# How XGBoost Enforces Global Monotonicity for Features

--

XGBoost can train monotonicity for user-specified features, in the Gradient Boosted Decision Trees model. I have used linear programming to verify that the trained monotonicity is sound. This is how they enforce it.

**Preliminary:** To learn a node in a decision tree of the ensemble, the training procedure enumerates all possible splits for all features. Each split is in the form: *feature j< threshold*, and the training enumerates all *j* and all *threshold* values*. *Then, it* *picks the split with the best score, which is the *gain metric*.

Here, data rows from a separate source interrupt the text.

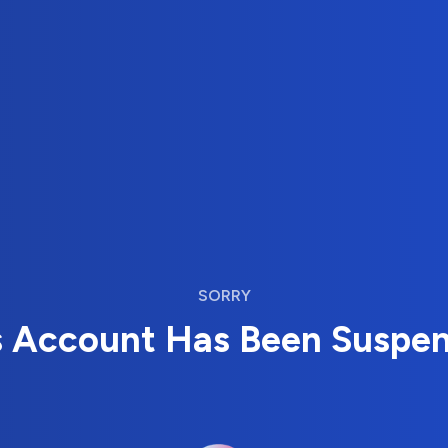
SORRY
s Account Has Been Suspe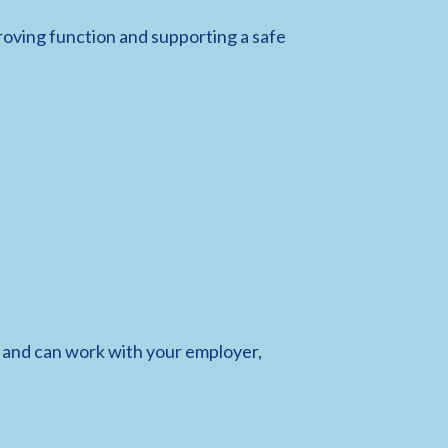
roving function and supporting a safe
and can work with your employer,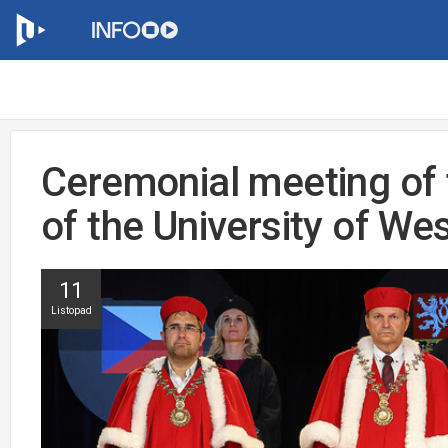
Ceremonial meeting of t
of the University of W
11
Listopad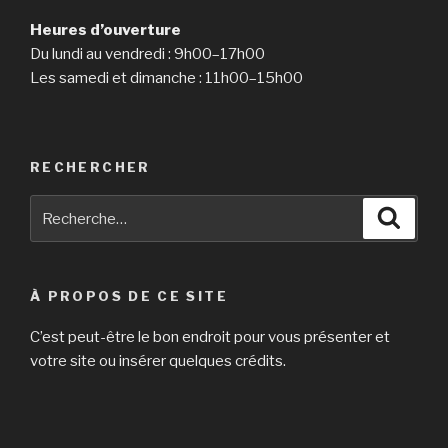
Heures d’ouverture
Du lundi au vendredi : 9h00–17h00
Les samedi et dimanche : 11h00–15h00
RECHERCHER
Recherche
Reche
pour
:
À PROPOS DE CE SITE
C’est peut-être le bon endroit pour vous présenter et
votre site ou insérer quelques crédits.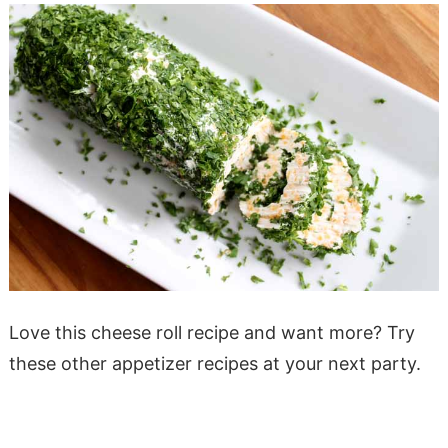
Love this cheese roll recipe and want more? Try
these other appetizer recipes at your next party.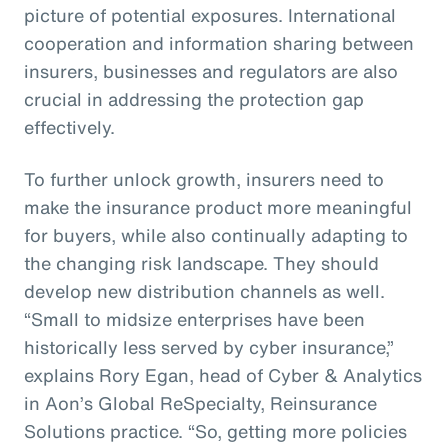
picture of potential exposures. International
cooperation and information sharing between
insurers, businesses and regulators are also
crucial in addressing the protection gap
effectively.
To further unlock growth, insurers need to
make the insurance product more meaningful
for buyers, while also continually adapting to
the changing risk landscape. They should
develop new distribution channels as well.
“Small to midsize enterprises have been
historically less served by cyber insurance,”
explains Rory Egan, head of Cyber & Analytics
in Aon’s Global ReSpecialty, Reinsurance
Solutions practice. “So, getting more policies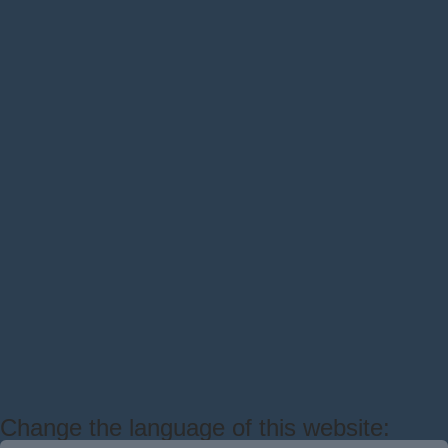
Change the language of this website: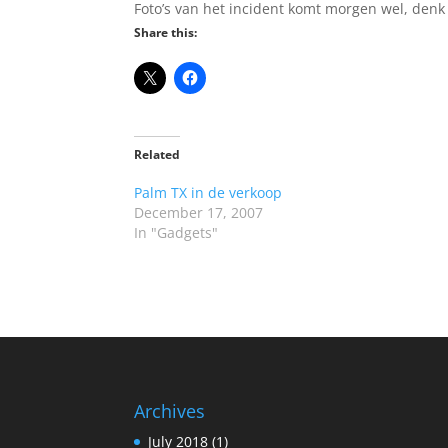
Foto’s van het incident komt morgen wel, denk
Share this:
Related
Palm TX in de verkoop
December 17, 2007
In "Gadgets"
Archives
July 2018
(1)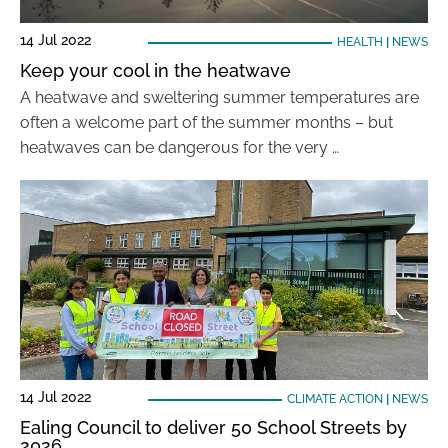
14 Jul 2022
HEALTH
|
NEWS
Keep your cool in the heatwave
A heatwave and sweltering summer temperatures are
often a welcome part of the summer months – but
heatwaves can be dangerous for the very …
14 Jul 2022
CLIMATE ACTION
|
NEWS
Ealing Council to deliver 50 School Streets by
2026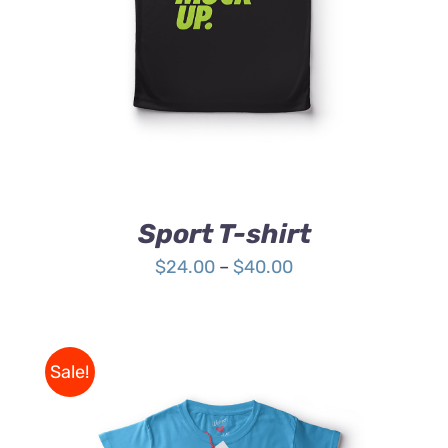
HAS
MULTIPLE
VARIANTS.
THE
OPTIONS
MAY
BE
CHOSEN
ON
THE
Sport T-shirt
PRODUCT
PAGE
Price
$
24.00
–
$
40.00
range:
$24.00
through
Sale!
$40.00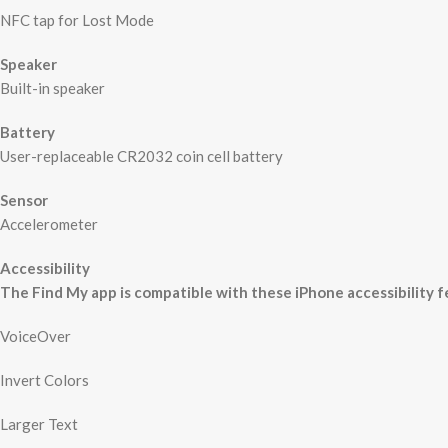
NFC tap for Lost Mode
Speaker
Built-in speaker
Battery
User-replaceable CR2032 coin cell battery
Sensor
Accelerometer
Accessibility
The Find My app is compatible with these iPhone accessibility f
VoiceOver
Invert Colors
Larger Text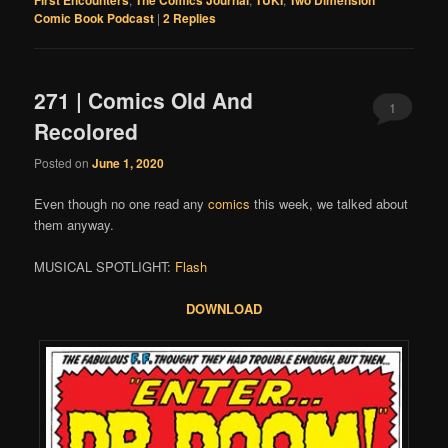
First Encounters
The Comics Journal
TUKI
Two Dimension
Comic Book Podcast
|
2
Replies
271 | Comics Old And
1
Recolored
Posted on
June 1, 2020
Even though no one read any
comics
this week, we talked about
them anyway.
MUSICAL SPOTLIGHT:
Flash
DOWNLOAD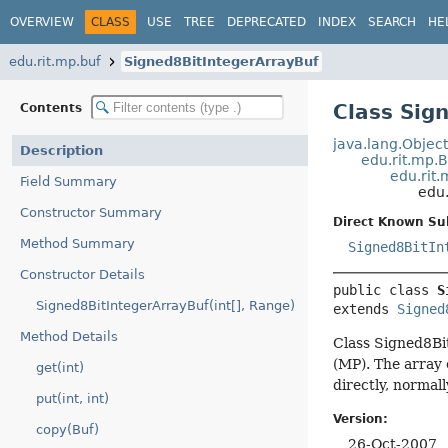
OVERVIEW
CLASS
USE
TREE
DEPRECATED
INDEX
SEARCH
HE
edu.rit.mp.buf
Signed8BitIntegerArrayBuf
Class Sig
Contents
java.lang.Objec
Description
edu.rit.mp.
edu.rit
Field Summary
edu.
Constructor Summary
Direct Known Su
Method Summary
Signed8BitIn
Constructor Details
public class 
S
Signed8BitIntegerArrayBuf(int[], Range)
extends 
Signed
Method Details
Class Signed8Bit
(MP). The array
get(int)
directly, normal
put(int, int)
Version:
copy(Buf)
26-Oct-2007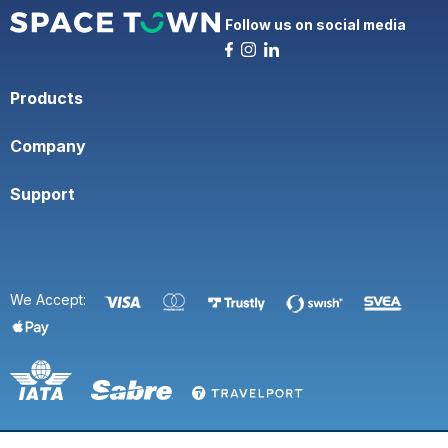
Follow us on social media
Products
Company
Support
We Accept: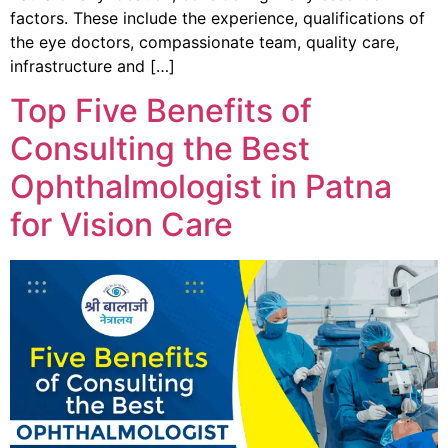
factors. These include the experience, qualifications of
the eye doctors, compassionate team, quality care,
infrastructure and […]
Top Five Benefits of
Consulting the Best
Ophthalmologist in Patna
for Vision Care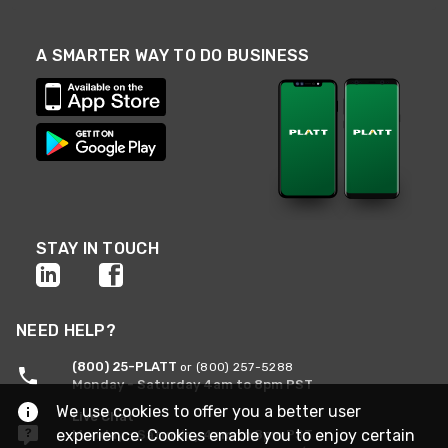
A SMARTER WAY TO DO BUSINESS
STAY IN TOUCH
NEED HELP?
(800) 25-PLATT
or (800) 257-5288
Monday - Saturday 4am to 8pm PST
We use cookies to offer you a better user
Live Chat
experience. Cookies enable you to enjoy certain
Monday - Saturday 4am to 8pm PST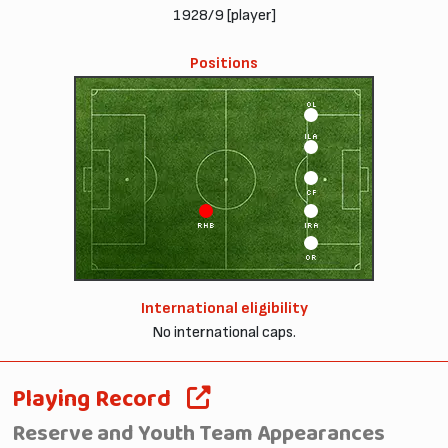
1928/9 [player]
Positions
OL
ILA
CF
RHB
IRA
OR
International eligibility
No international caps.
Playing Record
Reserve and Youth Team Appearances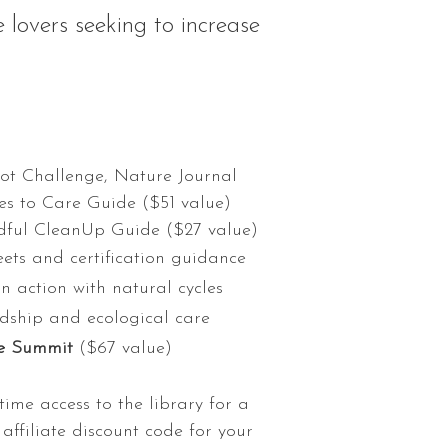
 lovers seeking to increase
pot Challenge, Nature Journal
s to Care Guide ($51 value)
dful CleanUp Guide ($27 value)
ets and certification guidance
n action with natural cycles
dship and ecological care
are Summit
($67 value)
etime access to the library for a
affiliate discount code for your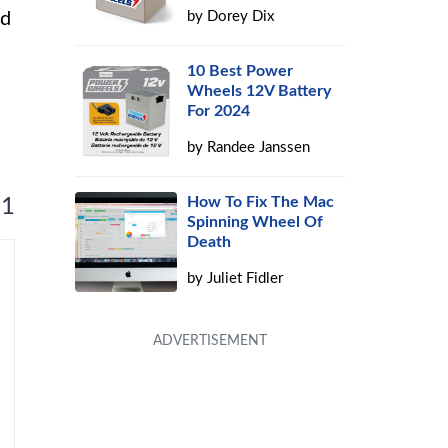
ed
by
Dorey Dix
10 Best Power
Wheels 12V Battery
For 2024
by
Randee Janssen
How To Fix The Mac
 1
Spinning Wheel Of
Death
by
Juliet Fidler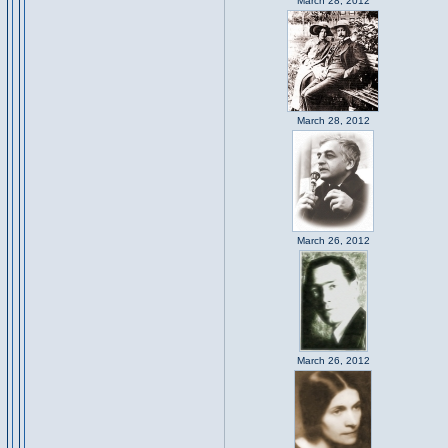
March 28, 2012
March 28, 2012
March 26, 2012
March 26, 2012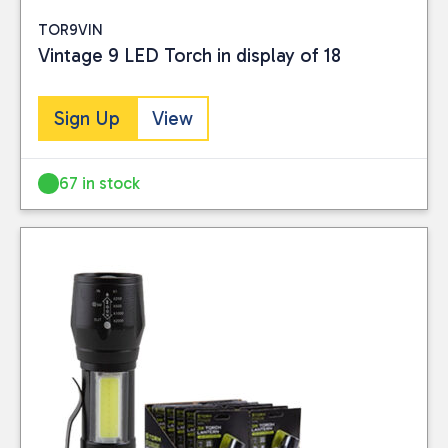
TOR9VIN
Vintage 9 LED Torch in display of 18
Sign Up
View
67 in stock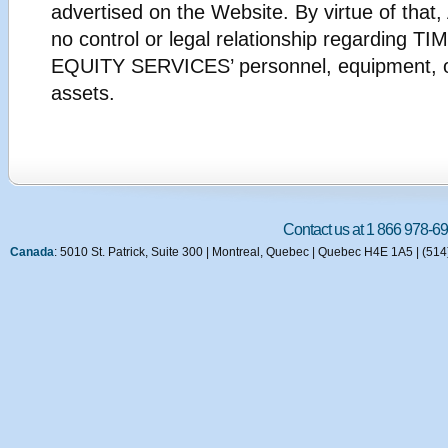
advertised on the Website. By virtue of th
no control or legal relationship regarding 
EQUITY SERVICES’ personnel, equipment, o
assets.
Contact us at 1 866 978-69
Canada
: 5010 St. Patrick, Suite 300 | Montreal, Quebec | Quebec H4E 1A5 | (51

WLOG, let’s assume that we specify the first feature to be monotonically increasing. The goal is to achieve:

∀ x₁≤x₁’, f(x₁, x₂, …, xₙ) ≤ f(x₁’, x₂, …, xₙ)

XGBoost does the following.

**Local monotonic split:**Whenever the training considers a node:*x₁ < some threshold*, it computes the optimal left leaf and right leaf values, as if that is the final split.**The split is only taken if the left leaf ≤ right leaf**, otherwise it is discarded and the algorithm considers other splits.**Local monotonic tree:**If there are further children splits, any leaves of the left (right) descendants will be smaller (greater) than the current optimal (left leaf + right leaf)/2, so the local monotonic split is preserved down the road. This value constraint is enforced throughout the trees if the monotone constraint is specified. So within a decision tree, left descendant leaves of*x₁*< right descendant leaves of*x₁*.**Global monotonic sum-ensemble:**XGBoost uses sum of all leaves as the final prediction of the ensemble. This preserves monotonicity for the ensemble.

- If we use fᵢ to represent tree i: ∀ x₁<x₁’, fᵢ(x₁, x₂, …, xₙ) ≤ fᵢ(x₁’, x₂, …, xₙ), where fᵢ maps the input to a concrete value.
- Therefore, we have Σᵢ fᵢ(x₁, x₂, …, xₙ) ≤ Σᵢ fᵢ(x₁’, x₂, …, xₙ).

For code, see src/tree/split_evaluator.h.